Elle faisait de lui le ‘maître’ de quelque chose,
même si ce n’était que du massacre d’enfants de six
ans et des femmes qui s’en occupaient.
L'Histoire suit son propre cours, et certains moments de
l’Histoire semblent avoir un esprit particulier. Pour nous, le moment
présent n’est que la somme des conséquences inattendues
de tous les mauvais choix que nous avons fait des décennies durant
pour garder comme toile de fond nos richesses matérielles. J’ai
assez parlé de ce fiasco qui est le nôtre. Ses
conséquences ne sont autres qu’une nation ayant
transformé ses hommes en gringalets, en imposteurs et en monstres. Je
pense que notre plus grande tragédie est que nous ne sommes plus
capables de nous dicter comment nous conduire, et que c’est
désormais au tour de l’histoire et de la nature de nous fournir
l’unique forme d’instruction que nous soyons encore capables de
comprendre.
Lors de mes visites à l’université,
j’avais pour habitude de glisser une petite blague dans l’une de
mes présentations diaporama : ‘nous sommes un peuple
diabolique qui mérite d’être puni’.
Mais aujourd’hui, cette blague ne me fait plus rire.

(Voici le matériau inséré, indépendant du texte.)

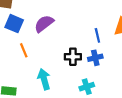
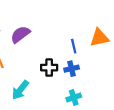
cyan arrow: (44, 79) -> (20, 90), turned -126
cyan cross: (87, 87) -> (74, 97), moved

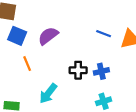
blue line: (74, 46) -> (104, 34), moved, turned -56

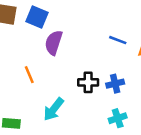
blue square: (17, 36) -> (37, 17), moved
purple semicircle: (48, 36) -> (54, 43), turned -35

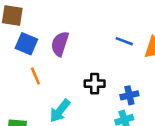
blue square: (37, 17) -> (26, 44), moved
blue cross: (115, 84) -> (129, 95), moved

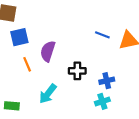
blue square: (26, 44) -> (19, 37), turned -36
purple semicircle: (60, 44) -> (48, 51), moved

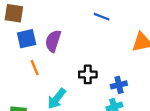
blue line: (102, 35) -> (102, 17), moved
purple semicircle: (48, 51) -> (53, 41), moved

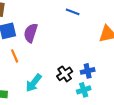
black cross: (88, 74) -> (65, 74), moved, turned -35

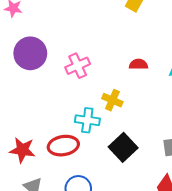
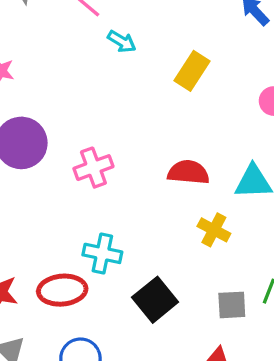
red semicircle: (139, 64) -> (188, 172), size x1.4
yellow cross: (112, 100) -> (214, 230), moved

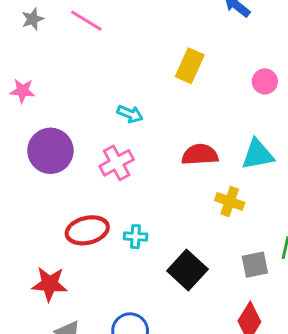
cyan arrow: (122, 41) -> (130, 114), moved
cyan cross: (102, 253) -> (136, 237), size x0.7
red ellipse: (62, 290) -> (87, 230), moved

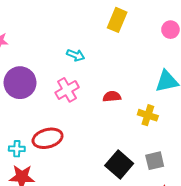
red semicircle: (200, 155) -> (112, 96), moved, size x0.7
cyan cross: (136, 237) -> (17, 149), moved
gray square: (255, 265) -> (155, 161), moved

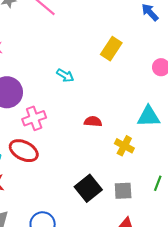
pink cross: (67, 90) -> (34, 118), moved
red ellipse: (48, 138) -> (24, 151), turned 32

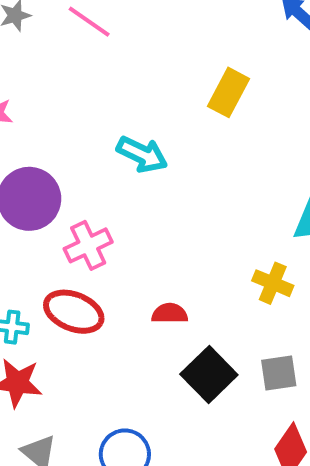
cyan arrow: (65, 75) -> (142, 154), size x1.4
red semicircle: (93, 122) -> (170, 313), moved

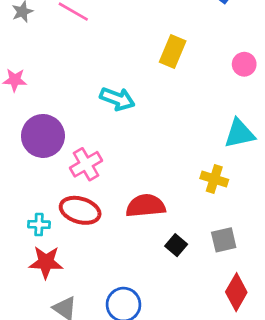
red semicircle: (170, 313) -> (146, 206), size x1.6
black square: (209, 374) -> (176, 245), size x0.6

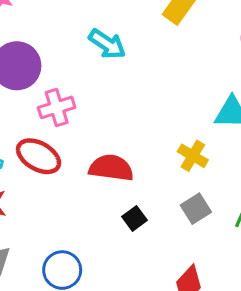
gray square: (224, 240) -> (196, 209), moved, turned -32

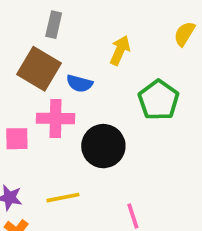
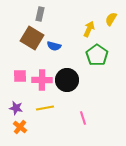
yellow arrow: (120, 50) -> (89, 29), moved
pink cross: (56, 118) -> (42, 80), moved

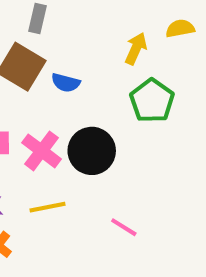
yellow semicircle: (111, 19) -> (180, 28), turned 48
pink cross: (42, 80) -> (42, 151), turned 36
pink line: (83, 118) -> (124, 227), turned -40

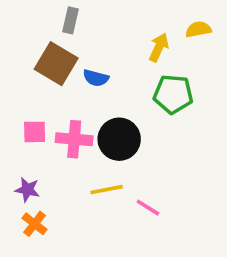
green pentagon: (152, 101) -> (173, 94), turned -30
pink cross: (42, 151) -> (74, 139), turned -32
yellow line: (48, 207) -> (107, 190), moved

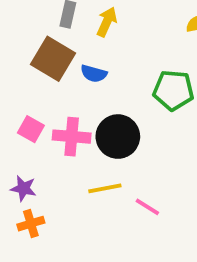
yellow arrow: (159, 47) -> (107, 22), moved
pink square: (35, 132) -> (31, 129), turned 30
orange cross: (35, 224) -> (31, 224), turned 35

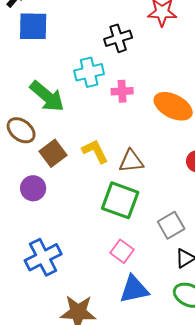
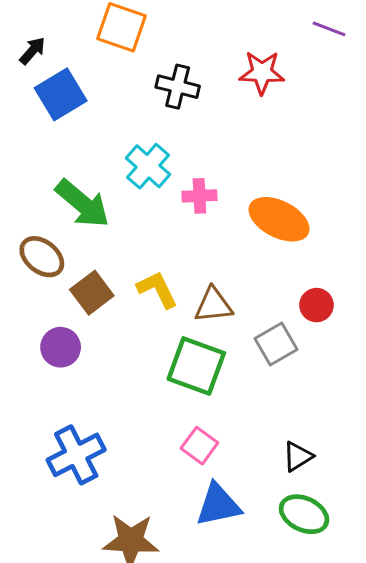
blue square: (33, 26) -> (61, 94), turned -32
black cross: (118, 38) -> (178, 87), moved, turned 32
cyan cross: (89, 72) -> (148, 166), turned -36
gray square: (171, 225) -> (276, 344), moved

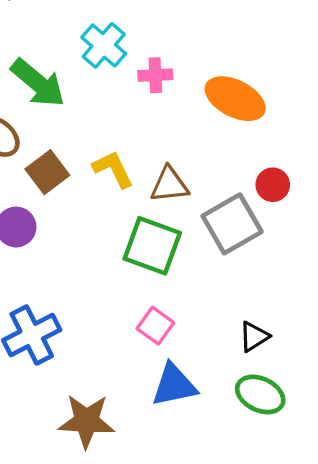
gray square: (276, 344) -> (232, 224), size x1.4

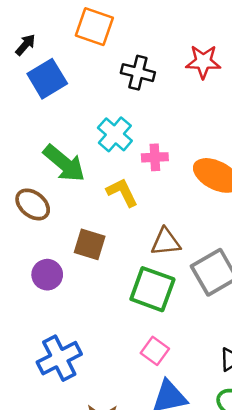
yellow L-shape: (113, 169) -> (122, 192), moved
brown square: (47, 172) -> (90, 244), moved, turned -36

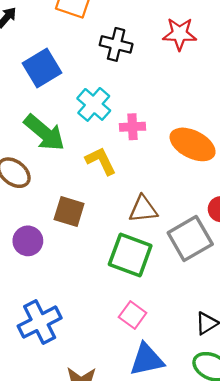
blue square: (47, 79) -> (42, 68), moved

Regardez ce que les Etats-Unis ont fait de leur propre territoire : un
terrain vague couvert de parkings gratuits et de centres commerciaux, de
jungles urbaines, de villes laissées à l’abandon
rouillant sous la pluie d’automne, de milliers de kilomètres
d’autoroutes – et puisque vous y êtes, pourquoi ne pas
jeter un œil à ces boîtes déprimantes dans
lesquelles sont installées les salles de classe, celles que l’on
appelle ‘infrastructures’. Nous vivons dans un environnement qui
semble destiné à créer des serial killers, des tueurs,
des psychopathes insensibles et des sadomasochistes préoccupés
uniquement par l’orchestration du rituel de leur propre
déshonneur au service de la douleur.
Laissez-moi vous rappeler qu’il existait autrefois
des sentiments propres à la nature humaine qui ont désormais
disparu aux Etats-Unis. Ils étaient ce que l’on appelait des
vertus. Elles représentent une manière d’agir reposant
sur la bonté et l’excellence et se font très rares en
notre pays, bien que nous disposions de tout un tas d’ersatz –
comme par exemple l’héroïsme ressenti hier par tous les
hommes qui ont regardé le foot à la télé. Tout ce
qui importe aujourd’hui est le tourbillon
d’évènements qui emporte notre nation colossale vers une
série de convulsions économiques qui prendront sans conteste
des allures politiques. Je ne pense pas que notre société
puisse survivre telle qu’elle est aujourd’hui. Elle devra traverser
une multitude de tribulations qui donneront naissance à des hommes qui
sauront agir en tant que tel. Et tous ceux qui seront encore en vie de
l’autre côté auront grand peine à comprendre les
monstres qu’ils auront laissés derrière eux.